• **Exercise**: Search the listing for the word "money" and return each line that contains it.

• **Data records**:

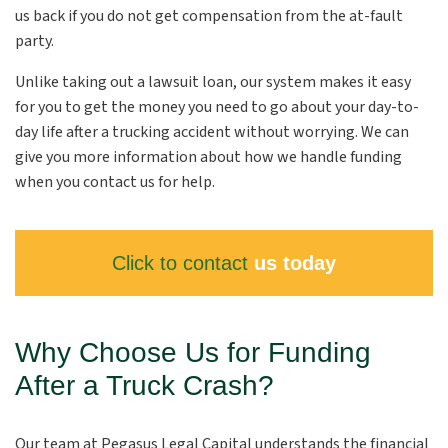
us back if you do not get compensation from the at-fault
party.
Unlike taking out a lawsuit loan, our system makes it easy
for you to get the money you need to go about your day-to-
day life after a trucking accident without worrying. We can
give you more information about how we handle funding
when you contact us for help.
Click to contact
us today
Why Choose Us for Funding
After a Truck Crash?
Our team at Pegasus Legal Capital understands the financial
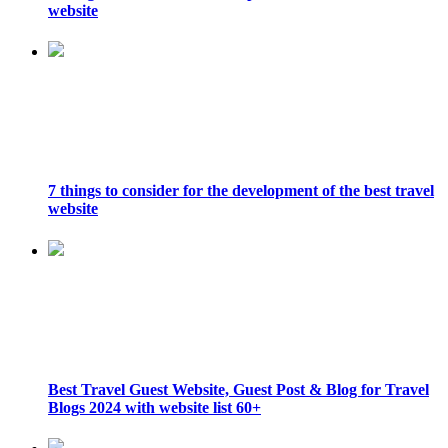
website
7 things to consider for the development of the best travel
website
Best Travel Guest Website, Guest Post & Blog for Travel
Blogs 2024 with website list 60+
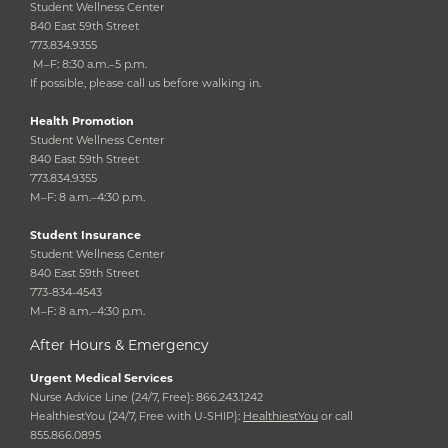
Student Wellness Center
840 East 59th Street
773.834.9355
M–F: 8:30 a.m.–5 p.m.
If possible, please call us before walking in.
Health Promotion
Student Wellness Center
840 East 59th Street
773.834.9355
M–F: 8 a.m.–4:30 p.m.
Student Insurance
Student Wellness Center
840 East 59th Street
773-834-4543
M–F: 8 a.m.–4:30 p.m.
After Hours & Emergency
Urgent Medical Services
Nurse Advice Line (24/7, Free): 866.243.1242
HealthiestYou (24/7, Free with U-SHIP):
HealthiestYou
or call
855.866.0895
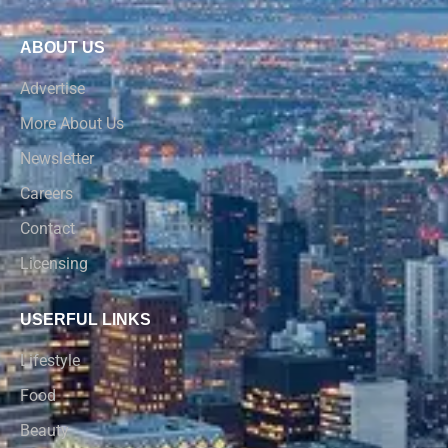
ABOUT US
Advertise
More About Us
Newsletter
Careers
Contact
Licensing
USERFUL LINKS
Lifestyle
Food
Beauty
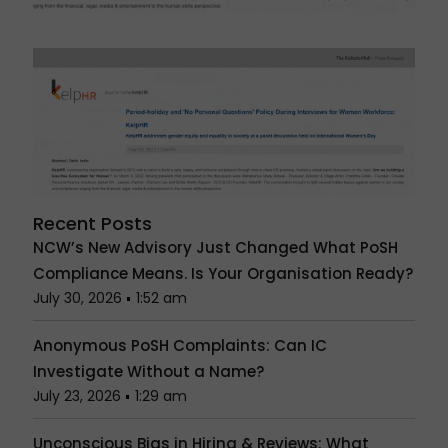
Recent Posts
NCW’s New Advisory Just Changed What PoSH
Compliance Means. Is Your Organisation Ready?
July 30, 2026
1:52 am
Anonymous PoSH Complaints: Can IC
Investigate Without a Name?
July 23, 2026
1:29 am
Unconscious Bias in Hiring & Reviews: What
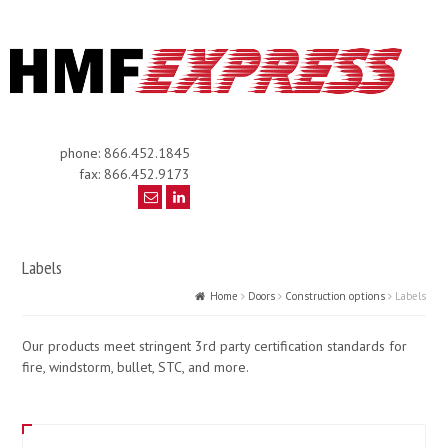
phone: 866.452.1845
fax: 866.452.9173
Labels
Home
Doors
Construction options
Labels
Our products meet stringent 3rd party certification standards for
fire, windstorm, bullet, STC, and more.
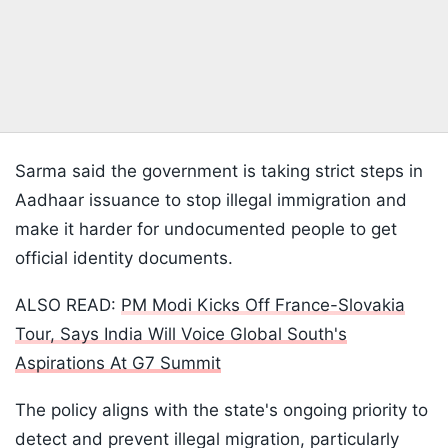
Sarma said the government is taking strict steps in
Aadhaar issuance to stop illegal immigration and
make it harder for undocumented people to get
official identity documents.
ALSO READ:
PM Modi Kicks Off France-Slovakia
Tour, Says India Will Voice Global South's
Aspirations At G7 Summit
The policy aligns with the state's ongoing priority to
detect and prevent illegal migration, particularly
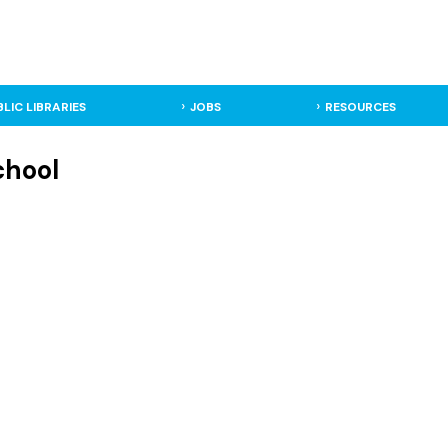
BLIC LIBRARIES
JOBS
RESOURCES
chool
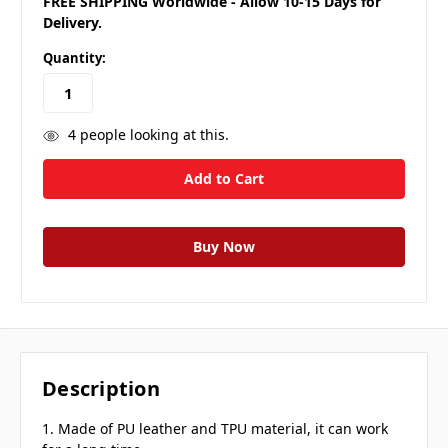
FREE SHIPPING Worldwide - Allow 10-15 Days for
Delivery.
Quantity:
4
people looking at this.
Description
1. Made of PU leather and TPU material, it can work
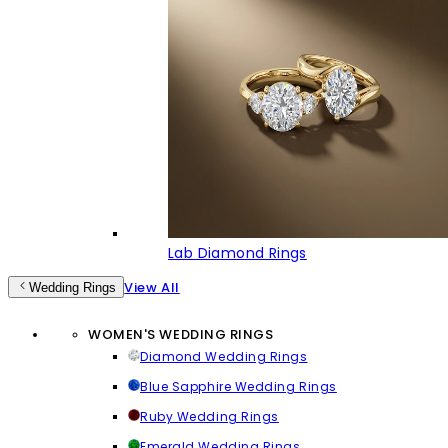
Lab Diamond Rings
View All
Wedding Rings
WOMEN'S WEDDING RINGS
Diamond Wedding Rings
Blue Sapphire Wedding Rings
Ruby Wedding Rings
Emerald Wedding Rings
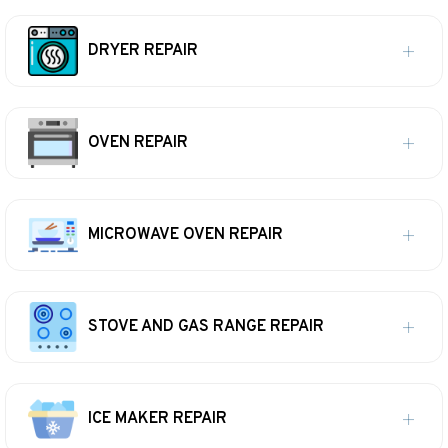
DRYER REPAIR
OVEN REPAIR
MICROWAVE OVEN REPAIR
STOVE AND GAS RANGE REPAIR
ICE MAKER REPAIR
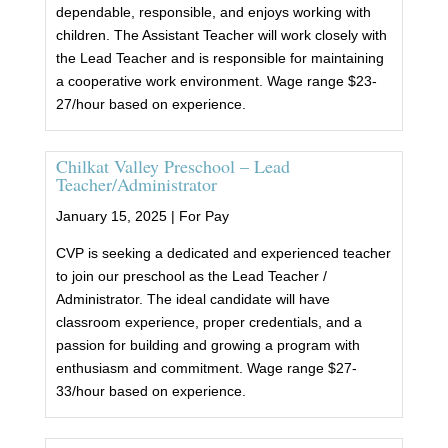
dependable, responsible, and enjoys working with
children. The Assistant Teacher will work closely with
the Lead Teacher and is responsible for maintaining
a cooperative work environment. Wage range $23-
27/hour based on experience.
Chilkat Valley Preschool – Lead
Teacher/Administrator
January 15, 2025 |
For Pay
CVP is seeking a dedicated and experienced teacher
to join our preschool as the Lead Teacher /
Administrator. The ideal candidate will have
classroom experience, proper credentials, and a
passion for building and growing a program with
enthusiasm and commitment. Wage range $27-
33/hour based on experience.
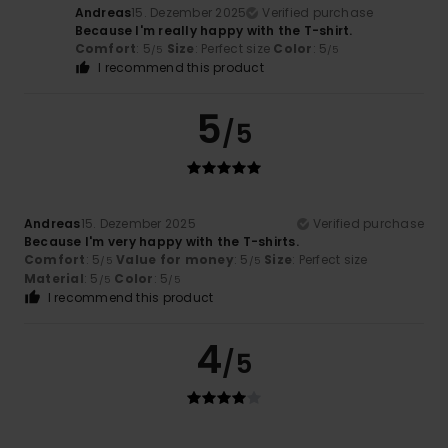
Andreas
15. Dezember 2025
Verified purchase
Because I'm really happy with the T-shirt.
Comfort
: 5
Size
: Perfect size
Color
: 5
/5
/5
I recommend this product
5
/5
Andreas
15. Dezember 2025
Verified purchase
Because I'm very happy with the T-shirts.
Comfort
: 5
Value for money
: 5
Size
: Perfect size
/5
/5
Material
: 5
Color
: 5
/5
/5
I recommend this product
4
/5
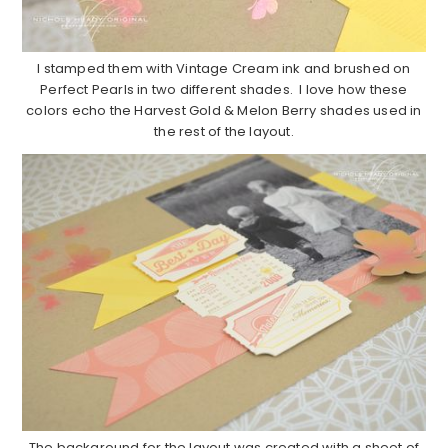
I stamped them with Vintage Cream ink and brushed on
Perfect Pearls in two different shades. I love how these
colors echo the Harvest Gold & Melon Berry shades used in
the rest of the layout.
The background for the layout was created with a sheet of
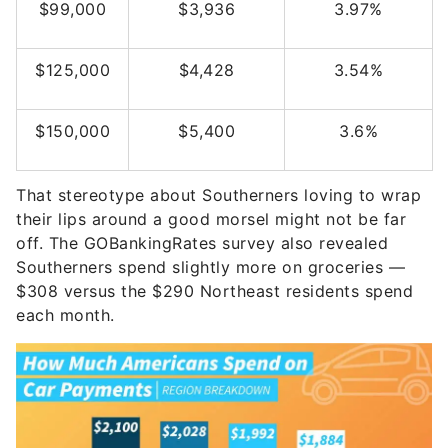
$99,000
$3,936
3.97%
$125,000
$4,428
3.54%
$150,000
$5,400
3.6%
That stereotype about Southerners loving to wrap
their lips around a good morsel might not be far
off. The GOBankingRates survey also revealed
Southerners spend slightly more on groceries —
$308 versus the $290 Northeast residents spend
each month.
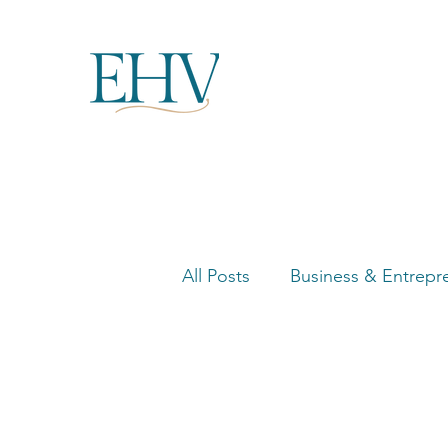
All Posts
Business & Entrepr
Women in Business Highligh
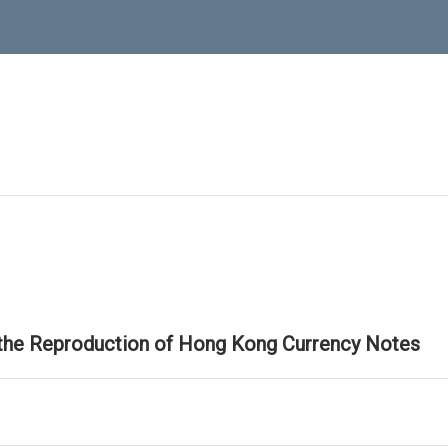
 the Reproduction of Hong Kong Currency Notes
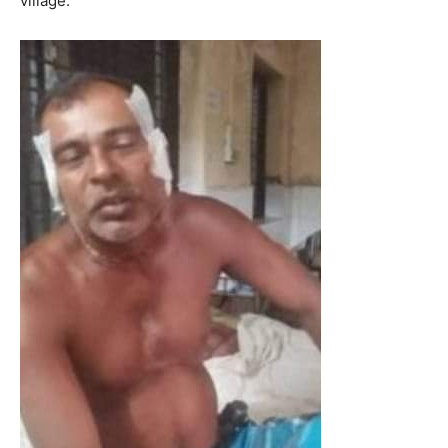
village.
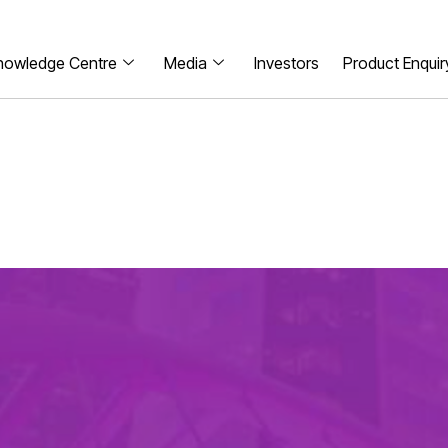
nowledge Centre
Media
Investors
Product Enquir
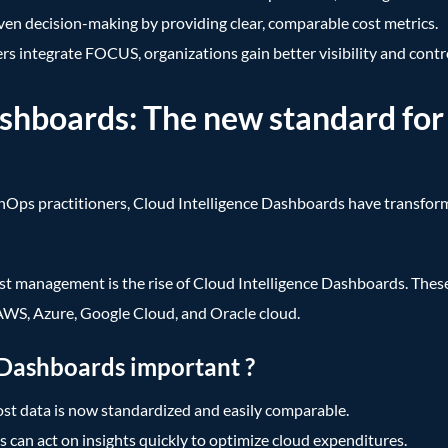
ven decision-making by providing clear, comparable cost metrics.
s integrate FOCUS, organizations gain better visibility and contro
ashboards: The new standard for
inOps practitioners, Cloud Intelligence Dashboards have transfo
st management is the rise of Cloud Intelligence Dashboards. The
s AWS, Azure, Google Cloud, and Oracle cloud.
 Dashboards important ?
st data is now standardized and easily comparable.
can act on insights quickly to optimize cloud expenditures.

• **Answer for this exercise**:
for you to get the money you need to go about your day-to-
Value for money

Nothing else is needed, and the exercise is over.